No, this will be a serious post about the state of my career.
For a few months now I've known that what Uncle Chuck suggested to me in that phone call four years ago was right. Chuck, a highly successful lawyer in Chicago, told me that it'd be easier for me to move up the ladder in just about any vocation if I attended the big, renowned college as opposed to a small, not-so-well-known school.
I listened to what Chuck had to say, and I strongly considered the University of Michigan - located in my wonderful hometown of Ann Arbor - up until the end. But instead of staying attached to my beloved Wolverines, I decided on Albion College, a small liberal arts college about an hour west of Ann Arbor.
In terms of my career, it was the wrong choice. No beef.
This is not to say Albion is a bad school.

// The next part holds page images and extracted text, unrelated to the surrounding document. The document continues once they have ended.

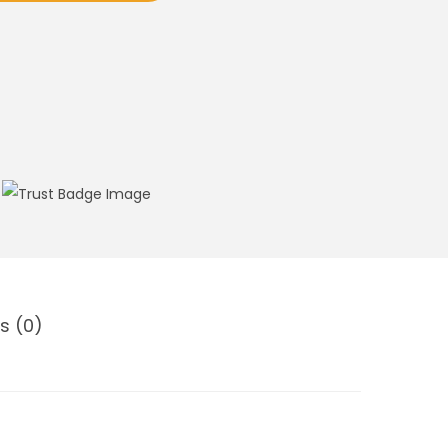
s (0)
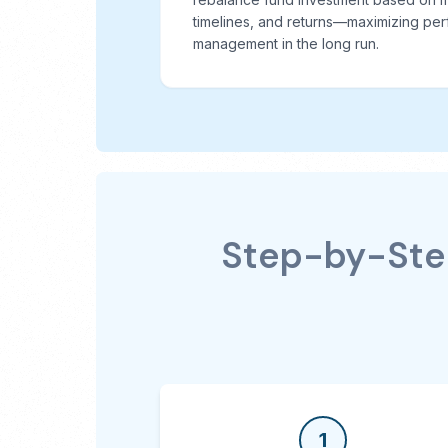
timelines, and returns—maximizing per
management in the long run.
Step-by-Step
1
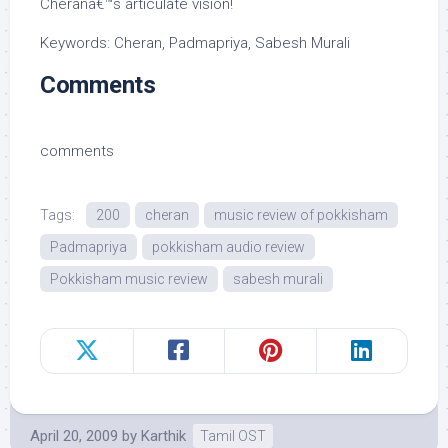
Cheranâ€™s articulate vision!
Keywords: Cheran, Padmapriya, Sabesh Murali
Comments
comments
Tags:
200
cheran
music review of pokkisham
Padmapriya
pokkisham audio review
Pokkisham music review
sabesh murali
April 20, 2009
by
Karthik
Tamil OST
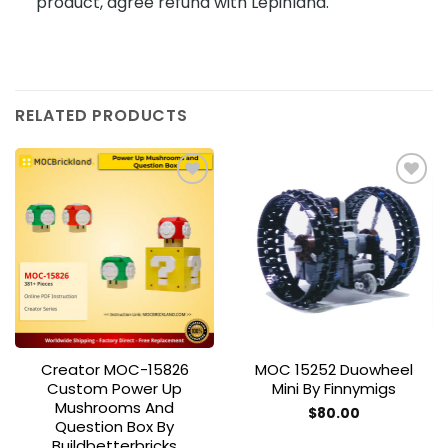
product, agree refund with Lepinland.
RELATED PRODUCTS
Add to
Add to
wishlist
wishlist
Creator MOC-15826
MOC 15252 Duowheel
Custom Power Up
Mini By Finnymigs
Mushrooms And
$
80.00
Question Box By
Buildbetterbricks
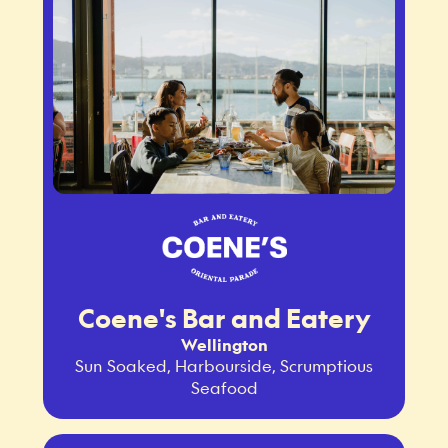
Coene's Bar and Eatery
Wellington
Sun Soaked, Harbourside, Scrumptious
Seafood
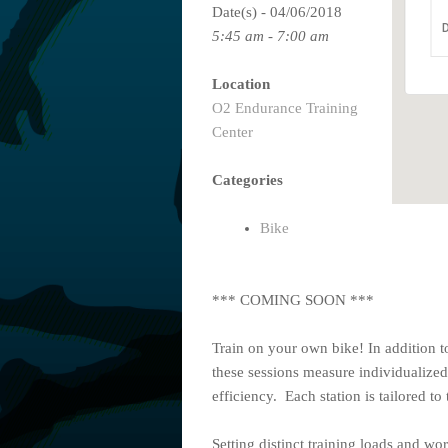
Date(s) - 04/06/2018
D
5:45 am - 7:00 am
Location
O2 Endurance Training
Center
Categories
Bike
*** COMING SOON ***
Train on your own bike! In addition t
these sessions measure individualized
efficiency. Each station is tailored to 
Setting distinct training loads and wo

It is far from that, nationally renowned for its ability to place its graduates at admirable jobs. Rick Smith, the editor of Newsweek magazine, is an Albion alumn. It ain't a bad school academically.
But it wasn't the right fit for me, the aspiring sports journalist, the sports junky, the I-could-watch-and-read-about-sports-24-hours-a-day kid from Ann Arbor.
I picked Albion because I felt most comfortable there. I liked the campus, I liked the feel it gave off. I liked the meal plan, which was unlimited food between 7 and 7 every day (I was, am, and will always be a big eater).
But, unfortunately, my decision was not based upon where I saw four years at Albion getting me in terms of sports journalism. I did not consider enough the ramifications of there not being a journalism major at the school and the school paper being nothing but an itty, bitty weekly.
Let me tell you, what others and myself were able to do with the publication, The Pleiad, over just two and a half years was nothing short of amazing. The publication was in shambles when I joined its staff for good the second semester of my freshman year as the sports editor. The layout was odious, the articles contained several grammatical and factual errors. I was told later that one of the paper's writers the semester before I joined fabricated several of his articles.
The paper could have passed for "The National Enquirer."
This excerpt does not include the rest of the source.